→ **TASK BRIEF**
Would you please copy every line from the records that contains the word "tradisional"?
** PROVIDED ENTRIES follows **
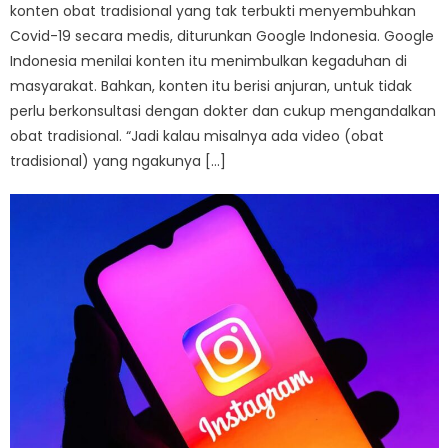
konten obat tradisional yang tak terbukti menyembuhkan
Covid-19 secara medis, diturunkan Google Indonesia. Google
Indonesia menilai konten itu menimbulkan kegaduhan di
masyarakat. Bahkan, konten itu berisi anjuran, untuk tidak
perlu berkonsultasi dengan dokter dan cukup mengandalkan
obat tradisional. “Jadi kalau misalnya ada video (obat
tradisional) yang ngakunya […]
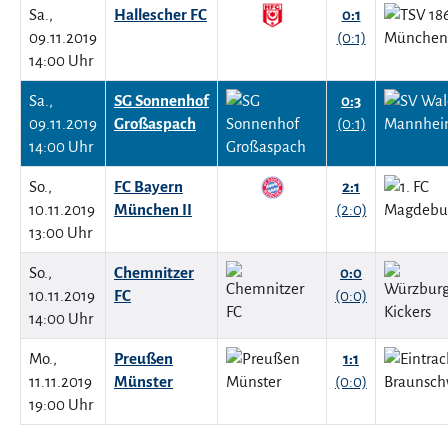
Sa.,
Hallescher FC
0:1
09.11.2019
(0:1)
14:00 Uhr
Sa.,
SG Sonnenhof
0:3
09.11.2019
Großaspach
(0:1)
14:00 Uhr
So.,
FC Bayern
2:1
10.11.2019
München II
(2:0)
13:00 Uhr
So.,
Chemnitzer
0:0
10.11.2019
FC
(0:0)
14:00 Uhr
Mo.,
Preußen
1:1
11.11.2019
Münster
(0:0)
19:00 Uhr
** End of PROVIDED ENTRIES **
→ **SOLUTION**
konten obat tradisional yang tak terbukti menyembuhkan
obat tradisional. “Jadi kalau misalnya ada video (obat
tradisional) yang ngakunya […]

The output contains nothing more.